Showing posts with label singleness. Show all posts
Showing posts with label singleness. Show all posts

Sunday, November 20, 2011

Jumping In

Jumping into married life after being a “free” man for years, is both joyous and daunting. I had been happy, dancing free and blowing with the wind, but now, it will never be the same because in marriage, although two trees grow side by side, their roots entwine in the earth and a symbiosis occurs so that the couple depend on each other for growth. I have to change my language. When I speak of experience, Heidi Of The Mountains expects to be included and so I have to change my thought—to use the term “we”, rather than “I”.

Heidi Of The Mountains is affectionate and full of aspirations, and we both have confidence for our future. We have assets and are combining our lives, step by step. She is pouring her energy into my art gallery and impressing me. She is a good arranger, has an aesthetic eye, is an adept manager and with her enthusiasm, sells my paintings frequently. We are marching together.

On Marriage

By Kahlil Gibran
You were born together, and together you shall be forevermore.
You shall be together when the white wings of death scatter your days.
Ay, you shall be together even in the silent memory of God.
But let there be spaces in your togetherness,
And let the winds of the heavens dance between you.

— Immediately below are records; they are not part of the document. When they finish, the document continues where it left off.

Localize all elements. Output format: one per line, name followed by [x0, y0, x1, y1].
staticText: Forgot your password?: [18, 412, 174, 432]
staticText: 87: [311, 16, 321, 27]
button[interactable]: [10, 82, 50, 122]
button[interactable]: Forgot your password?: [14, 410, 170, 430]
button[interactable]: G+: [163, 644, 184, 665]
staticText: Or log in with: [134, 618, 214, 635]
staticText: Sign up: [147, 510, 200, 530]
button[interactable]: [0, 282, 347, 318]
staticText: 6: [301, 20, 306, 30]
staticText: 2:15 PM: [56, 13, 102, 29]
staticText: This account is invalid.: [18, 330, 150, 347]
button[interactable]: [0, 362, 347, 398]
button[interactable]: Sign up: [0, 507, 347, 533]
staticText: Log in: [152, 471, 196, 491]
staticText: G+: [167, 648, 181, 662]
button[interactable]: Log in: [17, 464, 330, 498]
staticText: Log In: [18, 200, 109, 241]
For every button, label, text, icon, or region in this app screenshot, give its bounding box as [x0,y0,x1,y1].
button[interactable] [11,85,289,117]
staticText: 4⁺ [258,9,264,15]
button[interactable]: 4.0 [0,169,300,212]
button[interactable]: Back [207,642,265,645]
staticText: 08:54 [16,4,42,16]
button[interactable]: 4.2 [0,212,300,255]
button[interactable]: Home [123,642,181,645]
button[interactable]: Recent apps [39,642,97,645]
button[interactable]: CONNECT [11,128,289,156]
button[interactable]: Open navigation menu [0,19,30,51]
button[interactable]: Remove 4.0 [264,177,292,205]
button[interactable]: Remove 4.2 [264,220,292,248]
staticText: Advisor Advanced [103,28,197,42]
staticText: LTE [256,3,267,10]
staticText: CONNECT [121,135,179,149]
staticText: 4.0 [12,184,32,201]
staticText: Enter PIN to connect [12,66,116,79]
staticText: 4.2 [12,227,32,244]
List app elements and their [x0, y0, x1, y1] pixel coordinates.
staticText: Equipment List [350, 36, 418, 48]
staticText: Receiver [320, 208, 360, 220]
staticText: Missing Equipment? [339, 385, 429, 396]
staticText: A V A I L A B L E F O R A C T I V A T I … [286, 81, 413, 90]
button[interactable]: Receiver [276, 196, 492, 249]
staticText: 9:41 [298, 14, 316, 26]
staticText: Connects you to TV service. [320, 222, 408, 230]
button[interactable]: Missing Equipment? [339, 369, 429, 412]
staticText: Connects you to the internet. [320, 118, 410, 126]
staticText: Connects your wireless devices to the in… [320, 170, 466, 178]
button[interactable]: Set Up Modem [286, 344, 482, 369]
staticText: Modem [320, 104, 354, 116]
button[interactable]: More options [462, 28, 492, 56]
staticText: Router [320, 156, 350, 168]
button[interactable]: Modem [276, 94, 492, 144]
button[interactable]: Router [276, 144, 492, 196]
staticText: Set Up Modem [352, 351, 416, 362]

Love one another, but make not a bond of love:
Let it rather be a moving sea between the shores of your souls.
Fill each other's cup but drink not from one cup.
Give one another of your bread but eat not from the same loaf
Sing and dance together and be joyous, but let each one of you be alone,
Even as the strings of a lute are alone though they quiver with the same music.

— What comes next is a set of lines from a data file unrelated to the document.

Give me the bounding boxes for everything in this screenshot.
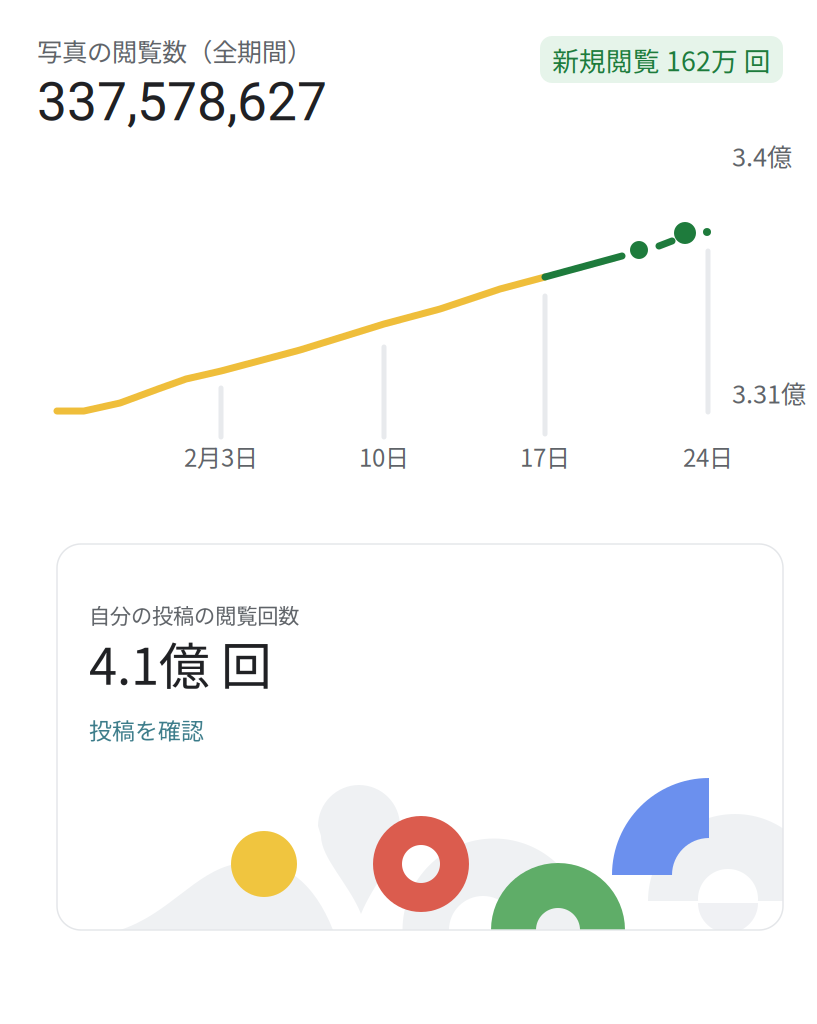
staticText: 3.4億 <box>732 137 792 174</box>
staticText: 自分の投稿の閲覧回数 <box>89 599 299 630</box>
button[interactable]: 新規閲覧 162万 回 <box>540 36 783 83</box>
staticText: 3.31億 <box>732 374 806 411</box>
staticText: 投稿を確認 <box>89 713 204 746</box>
staticText: 写真の閲覧数（全期間） <box>37 32 312 69</box>
staticText: 2月3日 <box>184 439 258 474</box>
staticText: 10日 <box>359 439 409 474</box>
staticText: 24日 <box>683 439 733 474</box>
button[interactable]: 自分の投稿の閲覧回数 <box>57 544 783 930</box>
staticText: 新規閲覧 162万 回 <box>552 40 771 79</box>
staticText: 17日 <box>520 439 570 474</box>
staticText: 337,578,627 <box>37 71 327 133</box>
staticText: 4.1億 回 <box>89 626 272 699</box>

Give your hearts, but not into each other's keeping.
For only the hand of Life can contain your hearts.
And stand together yet not too near together:
For the pillars of the temple stand apart,
And the oak tree and the cypress grow not in each other's shadow.

Sunday, September 25, 2011

Soul Mates

Life is change, and a big change is coming for me soon. After four years of being single and footloose, I am now engaged to Heidi Of The Mountains, and we will be married on the island of Kauai, Hawaii, November 4. Over the past two years, we have grown steadily closer, so that this is a natural evolution and culmination of our relationship.

I have enjoyed my four years of singleness and done things that I was only able to do alone. I have many experiences, and memories of adventures that will serve me the rest of my life. After we marry, Heidi Of The Mountains will most often be by my side, and I can be a trail guide for an enthusiastic explorer.

In our relationship, she has been bolder and more of the trailblazer. She has been the one to proclaim the supremacy of love, and press the bonds of affection. As if under a spell, my castle walls made of sand have steadily crumbled into the sea of love.

We are a team now. Heidi Of The Mountains quit her job of fifteen years to manage my art gallery. We make daily decisions together and plan our future. She does not stand for negativity and constantly affirms positive results. Getting married is a result of both of us thinking positive together. We have both been married twice before . . . so I feel slight trepidation, but Heidi Of The Mountains confirms that we are “soul mates” that have found one another.